Robotic-Assisted Facet Installation (RA-FI): Sarcos Technology and Robotics Corp., in collaboration with Heliogen, will investigate the feasibility of a novel mobile robotic system capable of supporting the installation of mirror facets onto a heliostat. The primary goal of this proposed effort is to refine the understanding of the challenges related to mirror facet installation to analytically determine the feasibility to address this task robotically from the vantage point of both technical and business considerations.
Some of the projects will start immediately, with others being implemented in the coming months. Projects are expected to be completed in the next 12–36 months. An advantage for the project teams will be access to the members of the Heliostat Consortium.
The Heliostat Consortium, called HelioCon, was established in 2021 to integrate all types of stakeholder input to address the challenges in heliostat technology advancement and market adoption. Funded by the DOE Solar Energy Technologies Office (SETO), HelioCon is led by NREL and Sandia National Laboratories. The US national laboratories are partnering with the Australian Solar Thermal Research Institute (ASTRI) and are closely working with developers, utilities, and other experts.

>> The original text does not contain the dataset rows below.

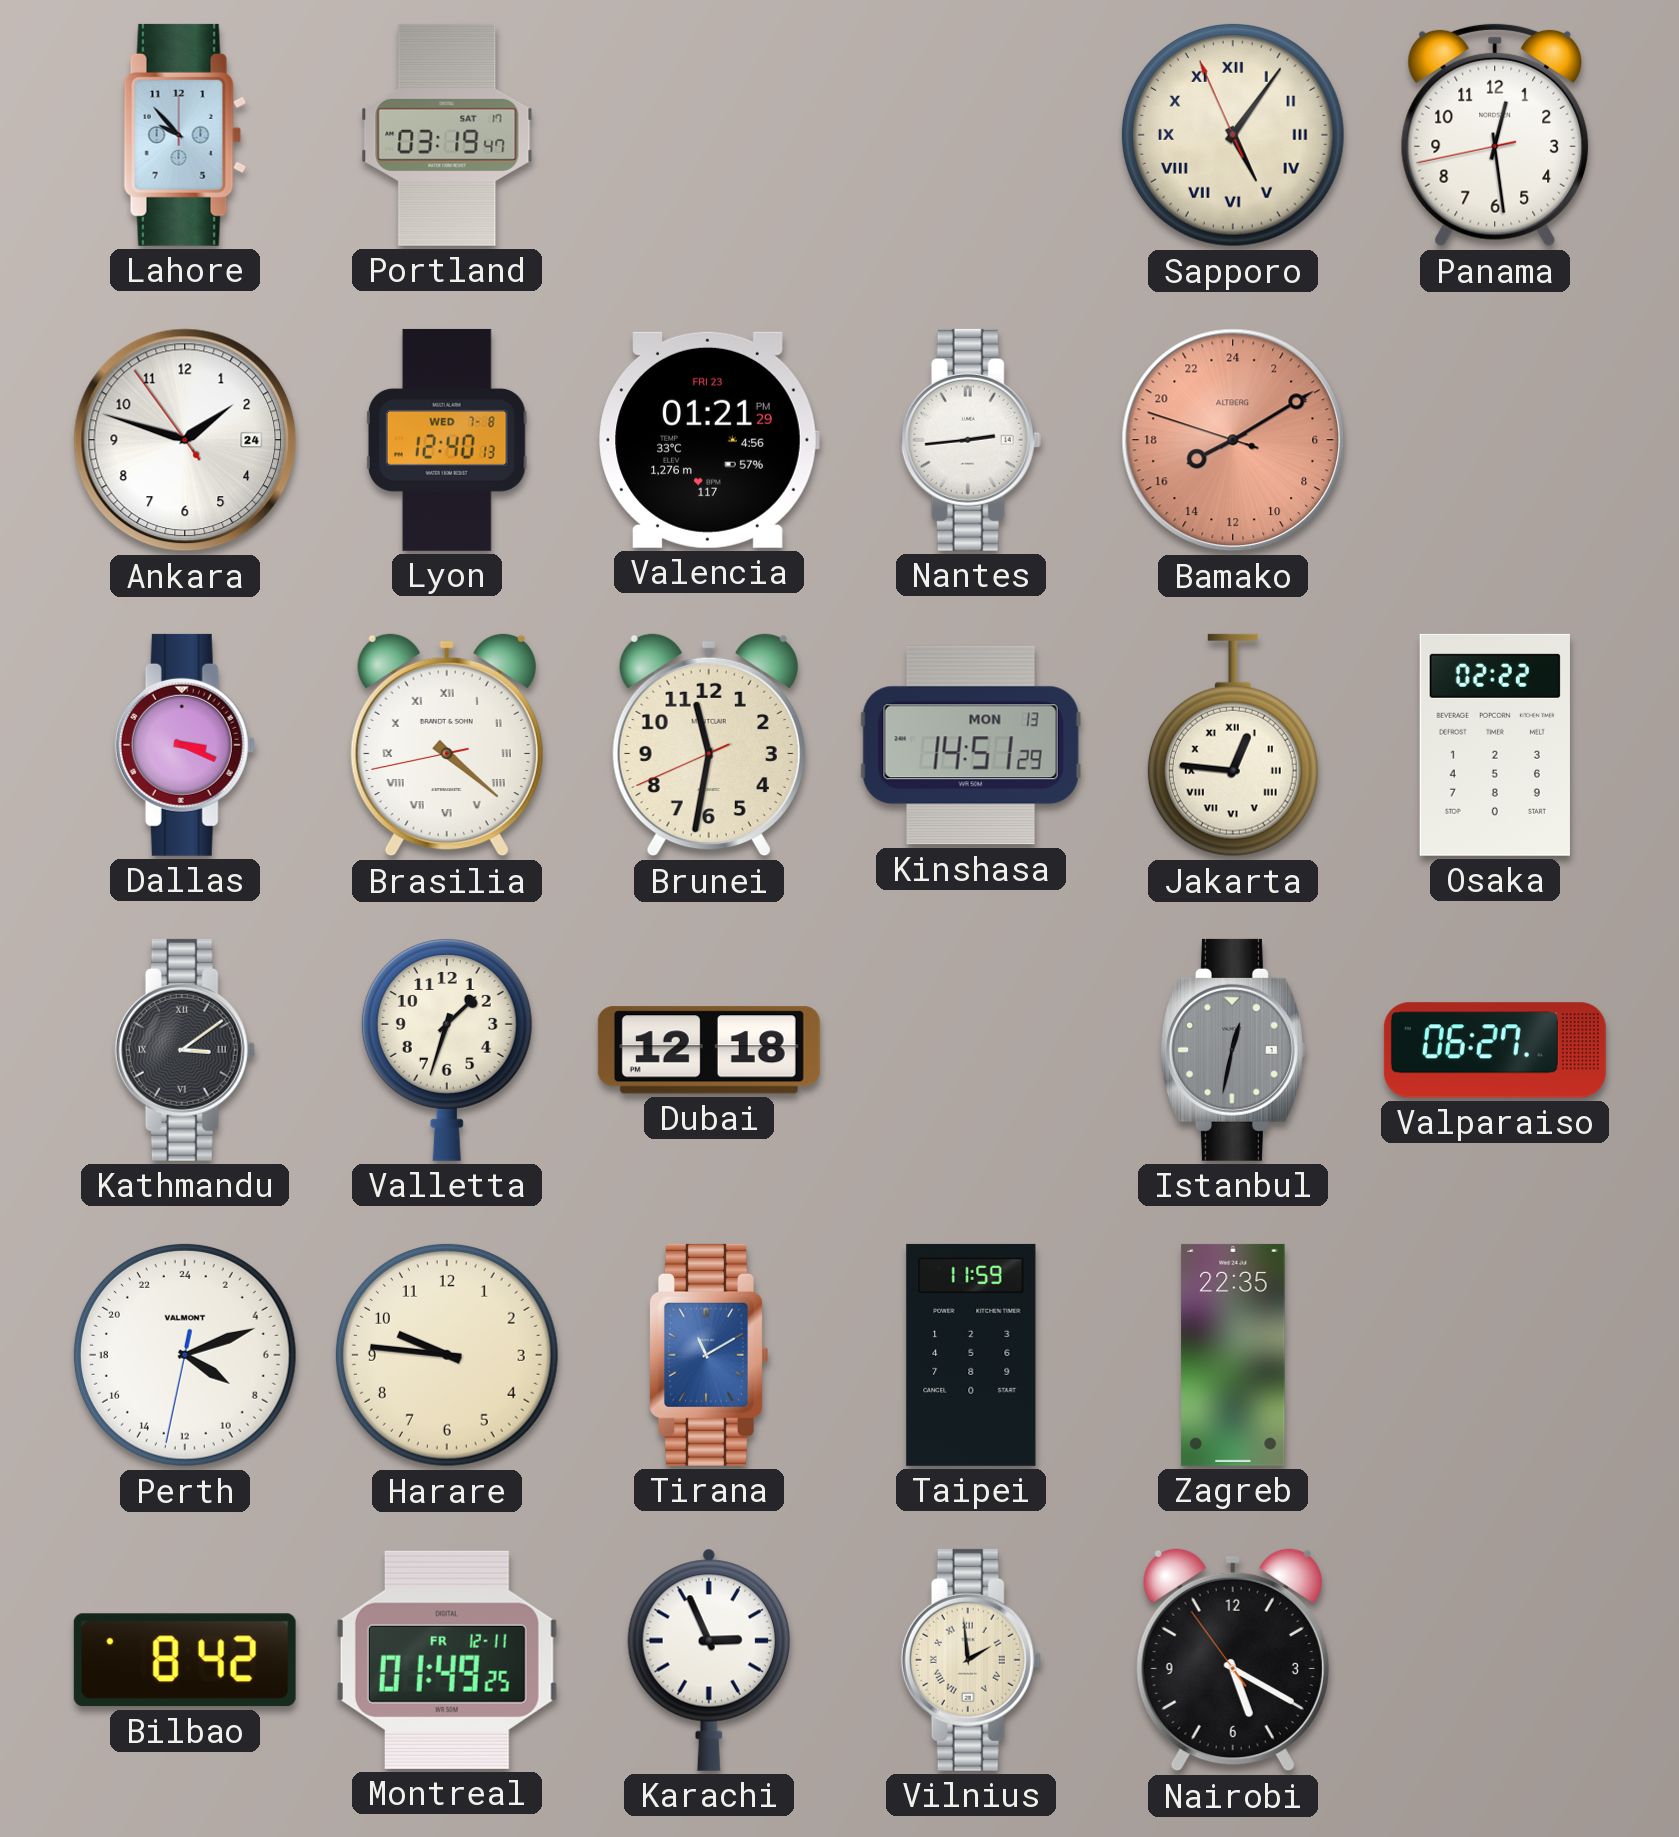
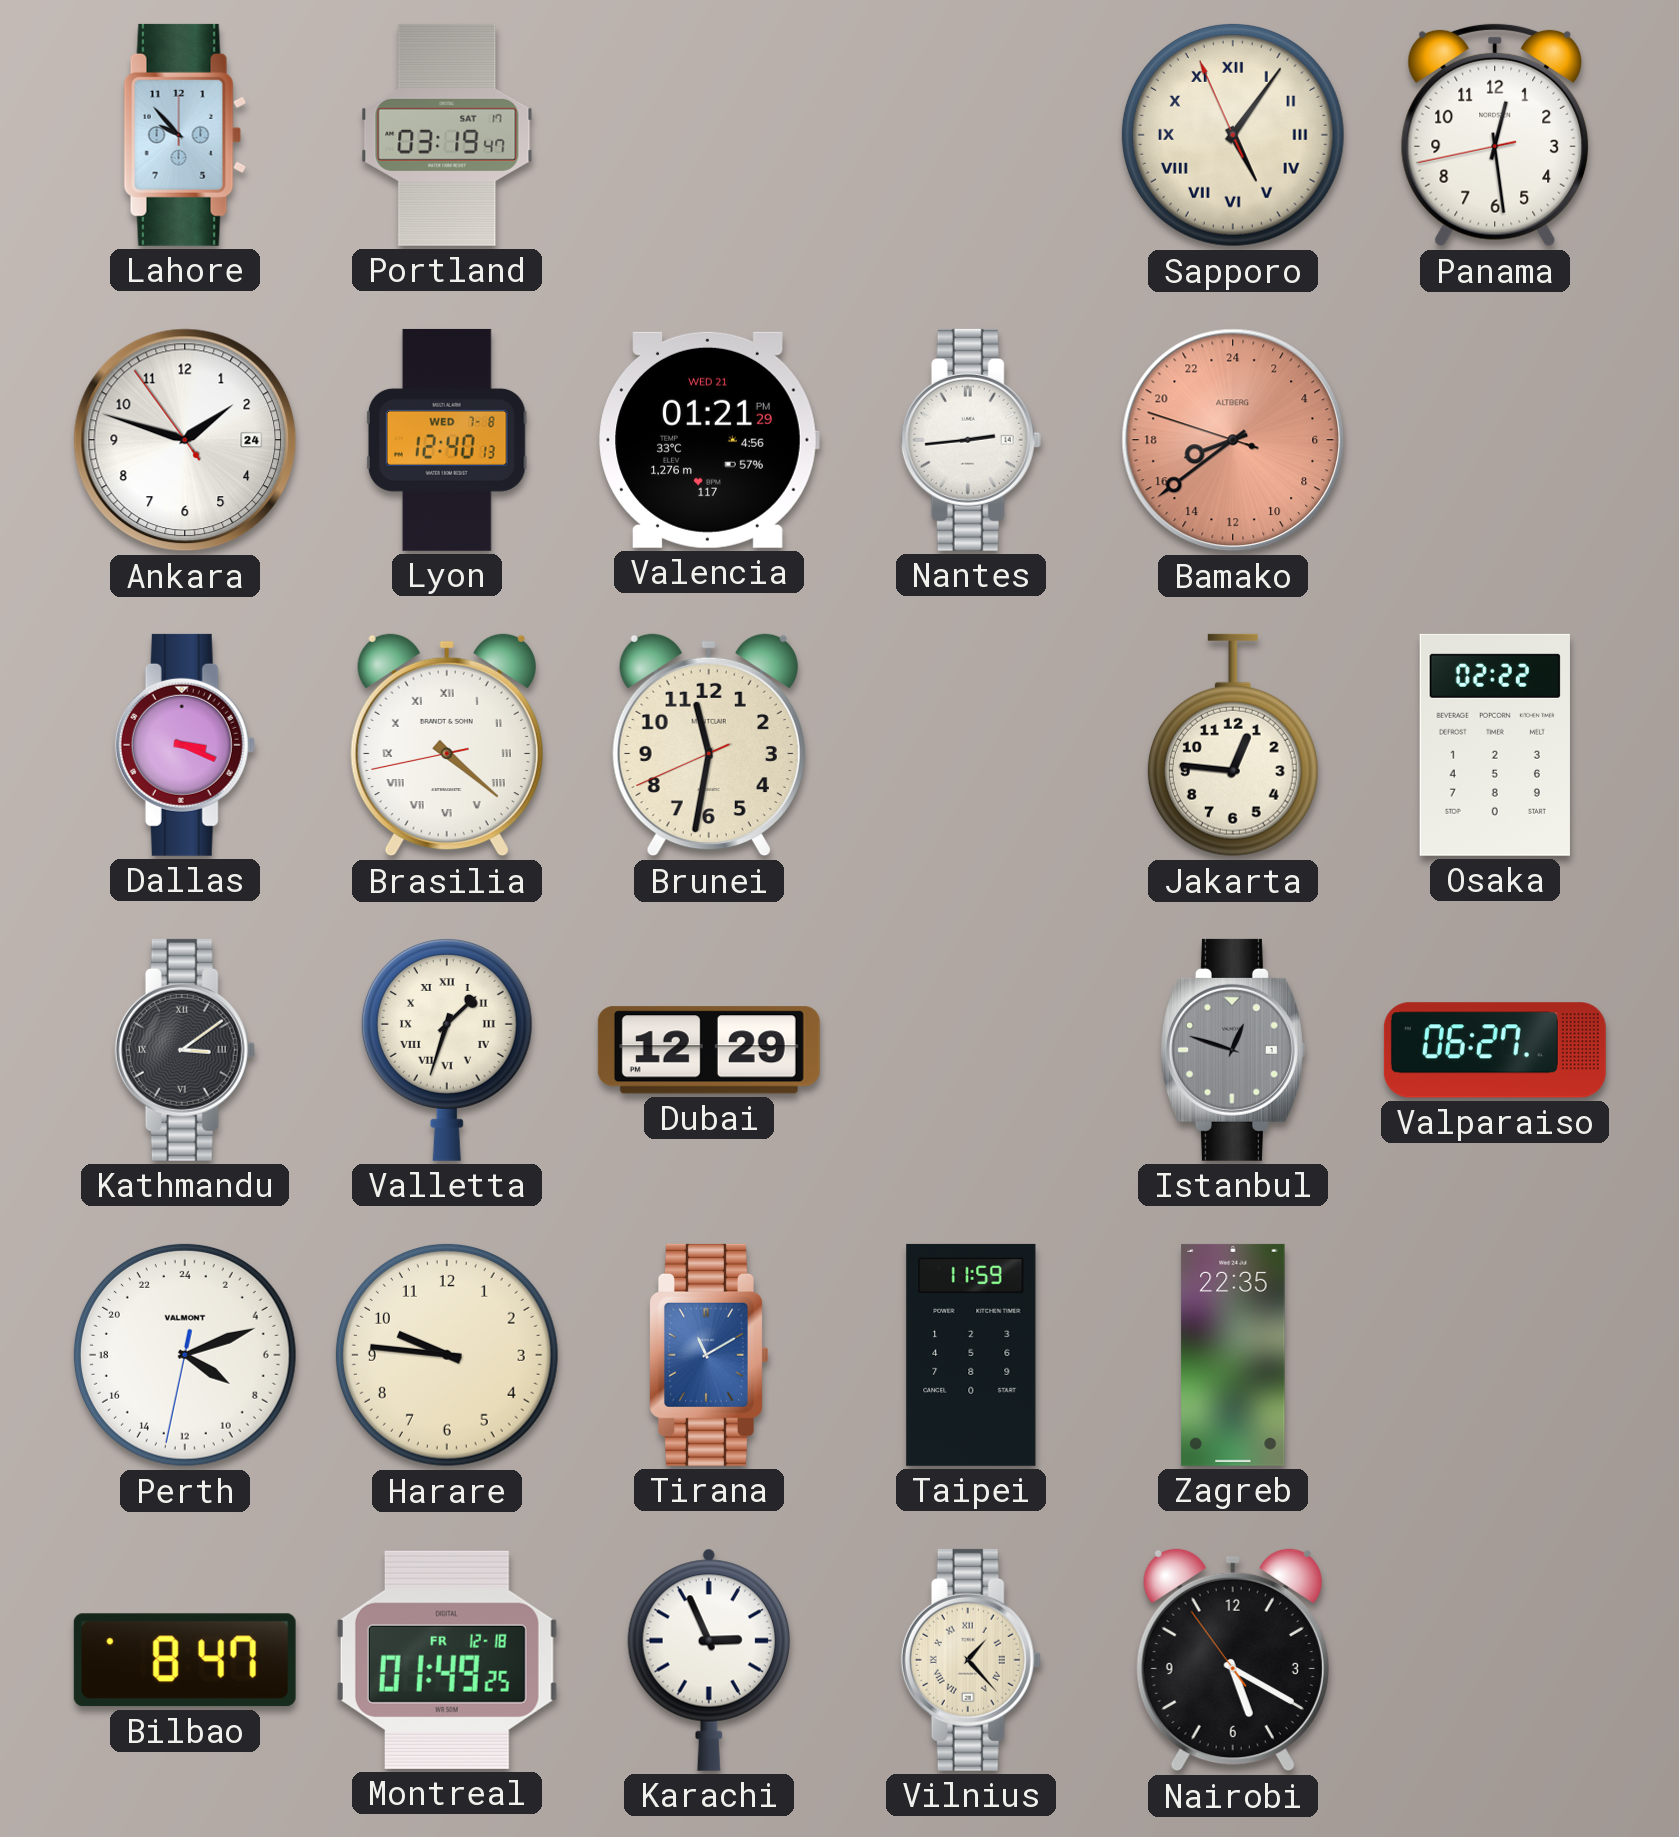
Valencia date: FRI 23 -> WED 21
Bamako: 16:09 -> 16:38
Kinshasa: 14:51 -> none
Jakarta numerals: Roman -> Arabic
Valletta numerals: Arabic -> Roman
Dubai: 12:18 -> 12:29
Istanbul: 12:32 -> 12:48
Bilbao: 8:42 -> 8:47
Montreal date: FR 12-11 -> FR 12-18
Vilnius: 1:59 -> 1:23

DOE launches new prize to advance heliostat technologies. Separately, the US Department of Energy (DOE) launched the American-Made Heliostat Prize, a $3-million competition designed to accelerate technology innovation through the design, development, and demonstration of key components of heliostats.
The DOE Solar Energy Technologies Office (SETO) is seeking to reduce the cost and improve the performance and reliability of heliostats by developing novel components, including heliostat support structures, mirror facets, and wireless control systems. Lowering the cost of heliostats supports the goals of achieving a decarbonized energy sector by 2035 and a net-zero economy by 2050, which will require the deployment of flexible and dispatchable generation and energy storage technologies, such as CSP with thermal energy storage and high temperature process heat.
The Heliostat Prize builds on the DOE roadmap to expand production and deployment of heliostats in the United States.
The prize is open to individuals, private companies, and nonfederal government entities (such as states, counties, tribes, municipalities, and academic institutions). Competitors are encouraged to form diverse, multidisciplinary teams while developing their concepts.
Competitors will drive innovations from concept to prototype on an accelerated schedule—just short of 18 months—as they participate in escalating challenges.
Phase 1 “Concept” – Incentivize the creation of teams with credible concepts for technology supporting the advancement of heliostat technologies.
Phase 2 “Design” – Design and modeling of the components from Phase 1.
Phase 3 “Assess” – Build prototypes, perform initial testing of the components from Phase 2, and finalize design.
The Heliostat Prize is a part of the American-Made Challenges and is administered by the National Renewable Energy Laboratory.